Alfred Försterling: Luftangriff auf Stettin am 17. August 1944

Dieser Eintrag stammt von Alfred Försterling (*1925) aus Hamburg, November 2007:

 

Anfang August 1944 legen wir wieder wohlbehalten im vertrauten Stettin an. Bald erhalten wir neue Ladung für Kotka am Finnischen Meerbusen. Wieder sind es verschiedene Chemikalien und andere für die Industrie bestimmte Güter. Harmlos also. Wir alle an Bord sind guten Mutes. Vielleicht schon am nächsten Tag soll es losgehen, als am späten Abend Fliegeralarm kommt. Es ist der 17. August 1944. "Starke feindliche Verbände sind über Norddeutschland im Anflug" so heisst es in den Rundfunkmeldungen. Welches Ziel haben sie? Berlin? Hannover?. Da heulen auch schon die Sirenen. Vorerst bleibt es ruhig. Aber bald setzt ein fürchterliches Abwehrfeuer von 8,8 Flakkanonen ein. Die ersten Bombenexplosionen sind zu hören. Was tun? Ich war während eines Fliegerangriffs noch nie in einem Bunker. Vielleicht 50m weiter steht zwischen den Lagerschuppen direkt am Kai einer der mächtigen Hochbunker mit mehreren Etagen. Nur zögernd nehme ich meine Aktentasche mit dem Allernotwendigsten, was man so braucht. Es kann ja nicht schaden, dort hinzugehen.
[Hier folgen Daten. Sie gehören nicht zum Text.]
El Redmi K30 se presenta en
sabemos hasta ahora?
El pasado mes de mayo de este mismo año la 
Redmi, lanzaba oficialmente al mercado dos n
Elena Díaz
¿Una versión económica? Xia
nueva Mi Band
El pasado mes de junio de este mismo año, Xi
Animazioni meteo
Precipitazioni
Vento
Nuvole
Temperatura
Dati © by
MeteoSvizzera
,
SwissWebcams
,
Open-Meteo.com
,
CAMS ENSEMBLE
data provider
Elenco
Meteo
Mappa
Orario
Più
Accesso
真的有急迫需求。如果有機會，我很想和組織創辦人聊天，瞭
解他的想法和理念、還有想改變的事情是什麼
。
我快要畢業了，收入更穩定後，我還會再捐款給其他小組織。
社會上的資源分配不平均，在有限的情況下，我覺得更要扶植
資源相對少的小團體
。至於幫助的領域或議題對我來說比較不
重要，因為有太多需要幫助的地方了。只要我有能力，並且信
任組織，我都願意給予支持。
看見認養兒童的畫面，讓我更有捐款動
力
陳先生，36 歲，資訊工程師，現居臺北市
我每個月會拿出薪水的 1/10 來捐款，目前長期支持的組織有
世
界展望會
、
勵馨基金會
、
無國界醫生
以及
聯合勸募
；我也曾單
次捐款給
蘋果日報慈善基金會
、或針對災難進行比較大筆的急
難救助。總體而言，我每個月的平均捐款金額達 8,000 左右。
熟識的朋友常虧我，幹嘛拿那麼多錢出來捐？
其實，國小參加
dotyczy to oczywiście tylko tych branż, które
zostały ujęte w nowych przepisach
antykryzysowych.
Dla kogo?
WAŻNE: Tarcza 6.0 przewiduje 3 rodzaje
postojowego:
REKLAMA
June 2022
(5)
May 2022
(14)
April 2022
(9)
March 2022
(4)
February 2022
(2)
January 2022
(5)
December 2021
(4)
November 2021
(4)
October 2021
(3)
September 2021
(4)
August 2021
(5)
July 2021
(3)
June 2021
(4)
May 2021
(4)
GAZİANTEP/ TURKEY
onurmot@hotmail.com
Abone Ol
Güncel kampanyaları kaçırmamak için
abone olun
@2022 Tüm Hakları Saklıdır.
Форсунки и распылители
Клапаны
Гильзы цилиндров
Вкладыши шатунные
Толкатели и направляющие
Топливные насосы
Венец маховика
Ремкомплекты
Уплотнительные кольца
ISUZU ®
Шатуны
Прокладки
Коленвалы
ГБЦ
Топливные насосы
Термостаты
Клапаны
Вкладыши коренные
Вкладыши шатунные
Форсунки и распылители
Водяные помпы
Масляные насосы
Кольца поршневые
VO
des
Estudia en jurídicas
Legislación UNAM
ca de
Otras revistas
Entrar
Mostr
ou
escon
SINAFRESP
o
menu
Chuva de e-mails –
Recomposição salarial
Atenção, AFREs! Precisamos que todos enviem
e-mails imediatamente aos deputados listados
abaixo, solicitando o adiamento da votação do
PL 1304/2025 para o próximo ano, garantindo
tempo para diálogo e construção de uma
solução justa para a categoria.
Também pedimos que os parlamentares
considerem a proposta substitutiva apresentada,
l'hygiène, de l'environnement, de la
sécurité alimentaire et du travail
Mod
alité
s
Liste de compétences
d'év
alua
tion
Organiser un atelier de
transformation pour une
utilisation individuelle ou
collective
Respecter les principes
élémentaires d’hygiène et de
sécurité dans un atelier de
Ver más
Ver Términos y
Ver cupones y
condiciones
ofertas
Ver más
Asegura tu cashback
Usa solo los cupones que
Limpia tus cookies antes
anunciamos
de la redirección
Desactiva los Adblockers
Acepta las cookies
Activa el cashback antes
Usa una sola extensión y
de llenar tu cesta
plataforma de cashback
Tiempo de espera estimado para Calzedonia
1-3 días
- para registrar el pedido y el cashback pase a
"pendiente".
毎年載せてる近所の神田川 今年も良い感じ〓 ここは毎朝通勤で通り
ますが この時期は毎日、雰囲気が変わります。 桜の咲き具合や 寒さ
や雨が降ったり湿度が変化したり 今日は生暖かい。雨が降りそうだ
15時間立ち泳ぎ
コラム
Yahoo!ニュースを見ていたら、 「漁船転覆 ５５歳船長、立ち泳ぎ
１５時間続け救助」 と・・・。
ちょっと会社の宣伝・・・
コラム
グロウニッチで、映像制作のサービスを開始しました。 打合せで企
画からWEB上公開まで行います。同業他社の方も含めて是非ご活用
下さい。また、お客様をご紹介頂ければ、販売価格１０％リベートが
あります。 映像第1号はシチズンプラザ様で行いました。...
Als jetzt die Einschläge näher kommen, laufe ich doch etwas schneller.

Im Bunker herrscht eine gespenstische Atmosphäre. Dick gepanzerte Eingangstüren und Schotten. Schmale Treppen und Gänge mit Bänken an beiden Seiten führen zu den Stockwerken mit geräumigen Aufenthaltsräumen. Eine grosse Menschenmenge drängt sich bereits im Bunker, als ich so ziemlich als letzter eintreffe. Die Schotten werden geschlossen. Dumpf dröhnt es von Bombeneinschlägen. Manchmal hört man es an der Bunkerwand hässlich entlang ratschen, ehe eine Detonation den Koloss leicht erzittern lässt. Das Licht flackert zuweilen verdächtig. So geht es fast 2 Stunden. Plötzlich totenstille. Der Angriff ist vorbei.

Schnell dränge ich gegen den Widerstand des Bunkerobmanns nach draussen. Ich muss nach meinem Schiff sehen. Es wütet ein höllischer Feuersturm. Unerträgliche Hitze entwickelt sich. Soweit ich blicken kann steht alles in Flammen. Die Lagerhäuser ringsum, die Kräne und was sonst noch alles brennbar ist. Nur mit Mühe erreiche ich unser Schiff und komme sogar noch an Bord, obwohl es auch in der Ladeluke heftig brennt. Mir bleibt buchstäblich die Spucke weg. Die Seitenwände meiner Kammer sind eingedrückt, ein Rettungsboot liegt zertrümmert in meiner Koje. Alles ist zerfetzt, an die Bergung meiner persönlichen Sachen ist nicht mehr zu denken. Über mir brennt einer der Kräne. Funken stieben, Feuer regnet es von oben herab. Ich muss schleunigst das Schiff verlassen. Der Brand in dem Laderaum hat sich durch den Feuersturm weiter ausgebreitet und auf andere Schiffsteile übergegriffen. Die Löschversuche der Mannschaft bleiben ergebnislos und werden eingestellt. Das Schiff ist nicht mehr zu retten.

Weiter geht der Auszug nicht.